Но парадоксальным образом уровень украинского театра очень вырос за последние годы. Думаю, это связано с тем, что многие драматурги, драматургессы [с началом полномасштабного вторжения] уехали в Европу и теперь приносят оттуда новую эстетику. Мир повернулся к ним, они — к миру, у них есть возможность взять лучшее из мировой практики. Я часто бывал в Украине, моя первая театральная поездка была в 2015 году, тогда украинский театр был куда более традиционным. Сейчас это театр больших поисков.
— Эмиграция — важная тема в ваших текстах, например в той же пьесе «Изгнание», которая рассказывает о литовских мигрантах в Британии. Это текст 2011 года. Как изменилась эмиграция в Европе с тех пор?
— Вообще, эмиграция существует столько, сколько существует человечество. Люди всегда мигрировали. Представители разных культур всегда сталкивались между собой. Но в «Изгнании» речь идет об эмиграции экономической. Украинцы, беларусы, россияне, которые едут сегодня в Европу, — политические эмигранты. Между ними и героями «Изгнания» есть пересечения, однако по сути это другой феномен.

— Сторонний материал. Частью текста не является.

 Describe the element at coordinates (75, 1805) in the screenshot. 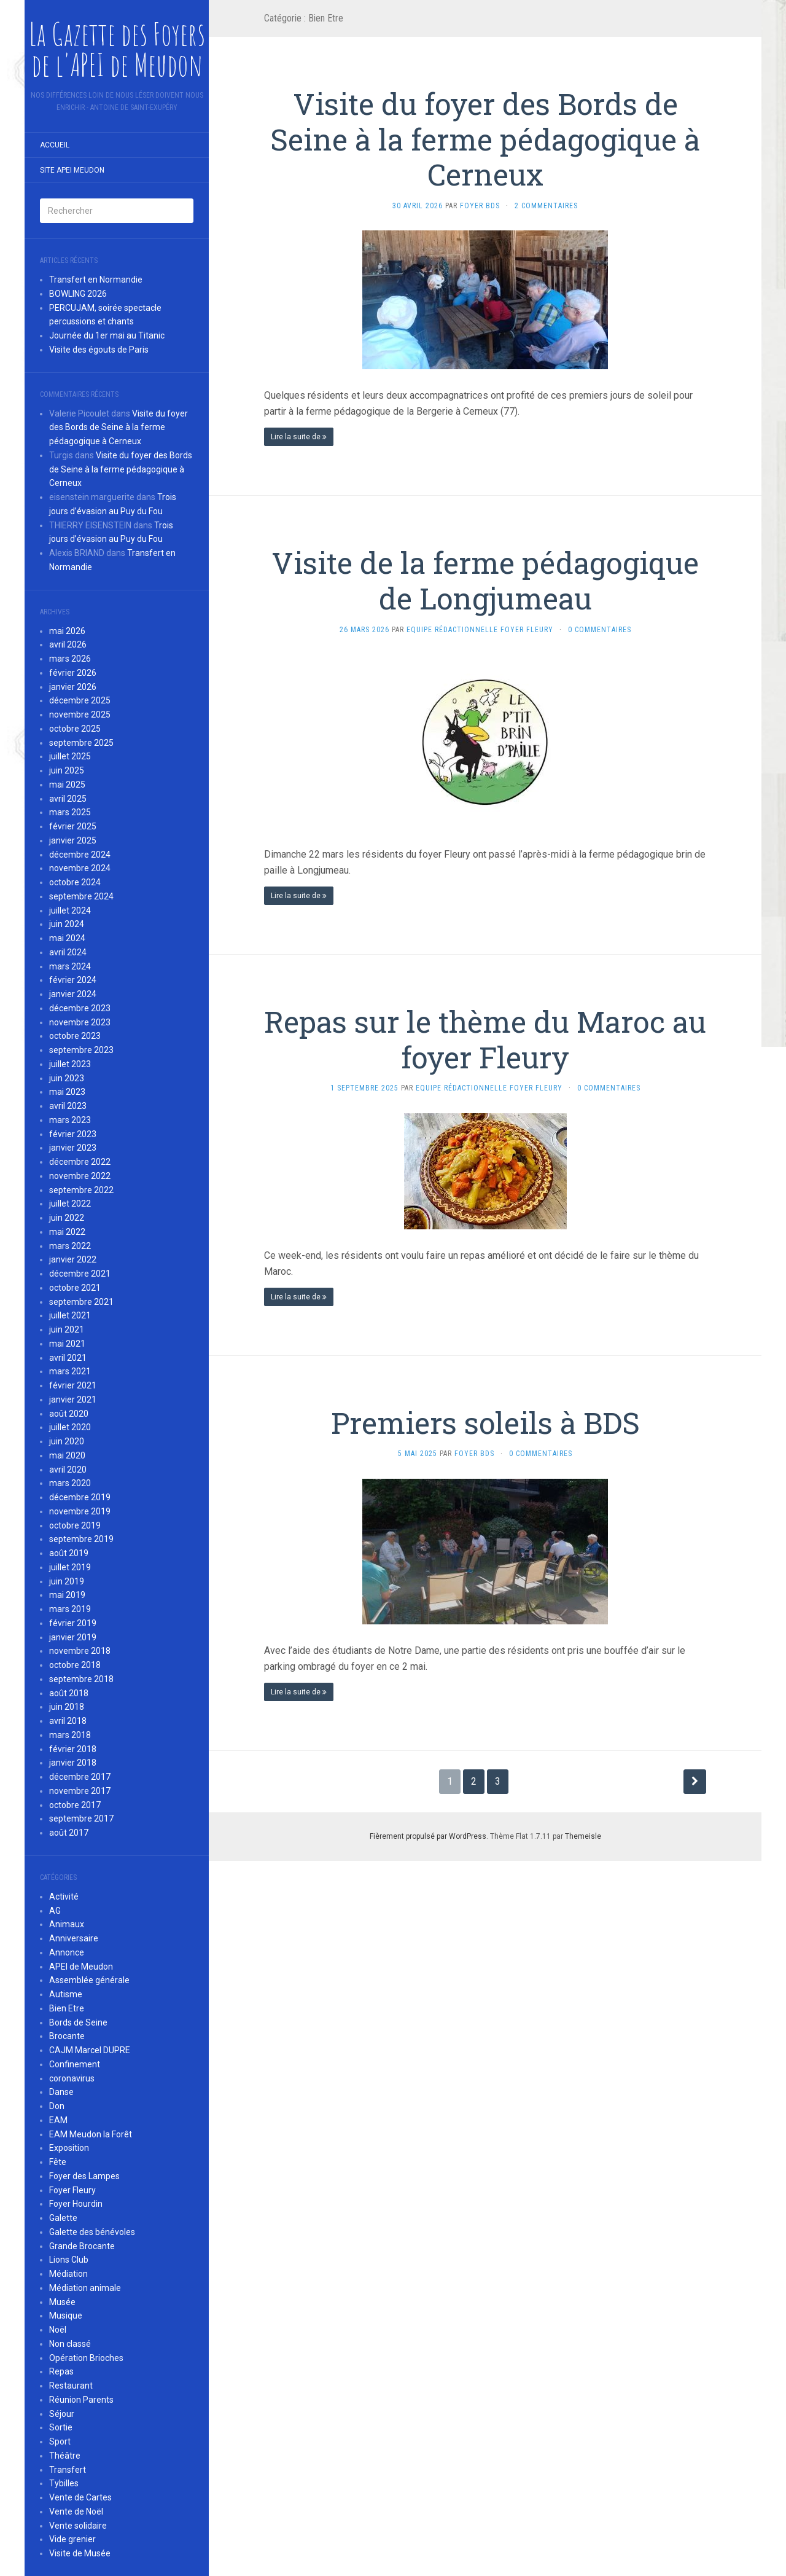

Спектакль Оскараса Коршуноваса [по пьесе «Изгнание»] показывали в Тимишоаре [в Румынии], которая в прошлом году была культурной столицей Европы, а потом — в Национальном театре Румынии в Бухаресте. Меня тогда спросили, как изменился спектакль с 2011 года, когда прошла его премьера. Я ответил: тогда это было о настоящем времени. А сейчас уже о прошлом. Между прочим, у нас в читке много российских артистов, которые сегодня тоже стали эмигрантами.
Театр Маяковского
— А как вообще зазвучал «Тоталитарный роман» с этим звездным кастингом?
— Сегодня [на репетиции] мы только пощупали пьесу, даже не успели до конца ее прочесть. Но, конечно, очень-очень интересно слышать таких актеров, как Чулпан Хаматова, Александр Феклистов, Александр Филиппенко, Филипп Григорьян. Для меня это большой подарок как для драматурга — что пьеса попала в такие руки.

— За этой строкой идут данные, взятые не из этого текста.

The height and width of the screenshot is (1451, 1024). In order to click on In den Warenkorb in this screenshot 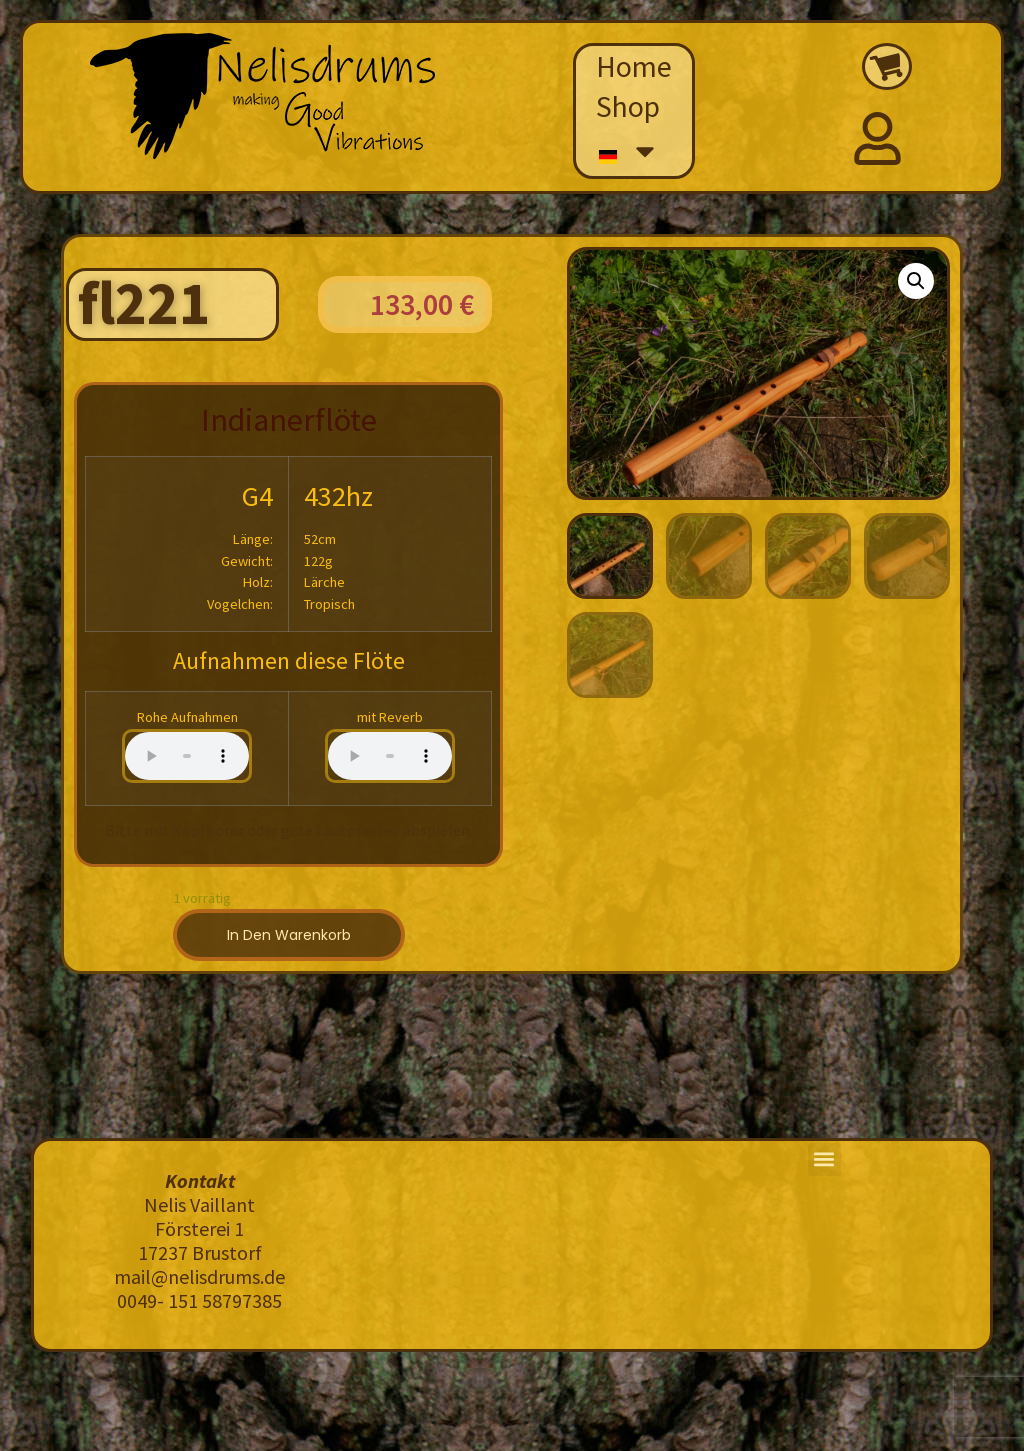, I will do `click(289, 935)`.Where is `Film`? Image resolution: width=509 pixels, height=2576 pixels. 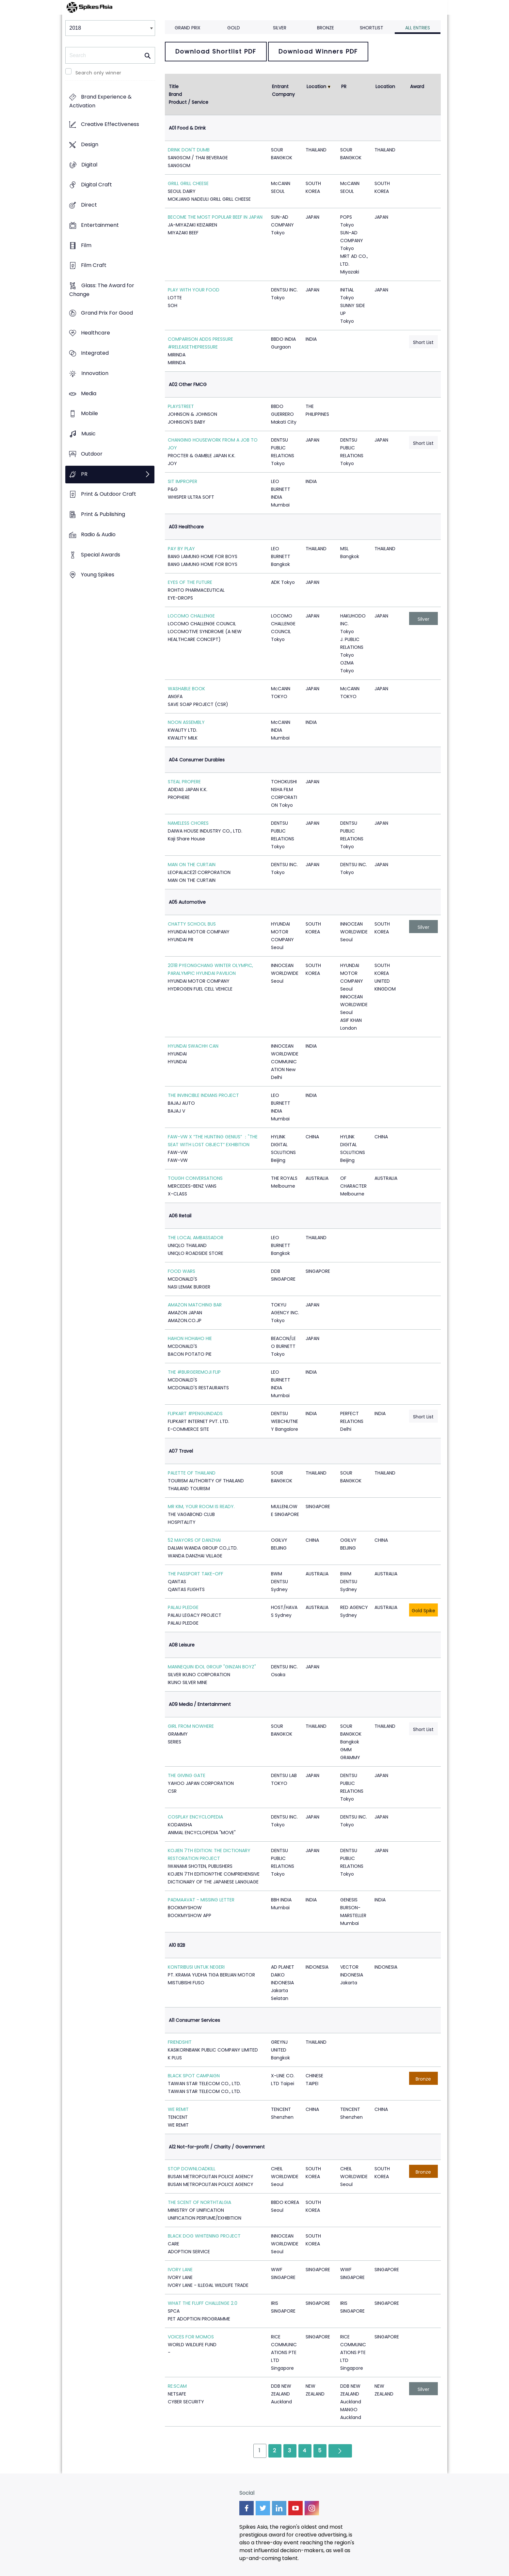 Film is located at coordinates (86, 245).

Как меняется театр в России под влиянием цензуры
Какие?
Спектакли по пьесе «Русский роман» идут в Красноярском драматическом театре им. Пушкина и Липецком театре драмы им. Толстого.
Фестиваль Свободы
Театральный фестиваль, который проходит в Нарве раз в два года, проект театрального центра Vaba Lava. Ивашкявичюс — один из его создателей. На фестивале Свободы театральные команды из разных стран показывают в том числе спектакли, которые не могут сыграть у себя на родине из-за цензуры.
Манкурт
В дебютном романе Чингиза Айтматова «И дольше века длится день» так назывались пленники народа жуаньжуанов, которые забывали свое прошлое под пытками и превращались в покорных рабов. Прообраз манкурта есть в киргизском эпосе «Манас», но термин принадлежит Айтматову. В публицистике «манкуртами» называют людей, «не помнящих» своего прошлого.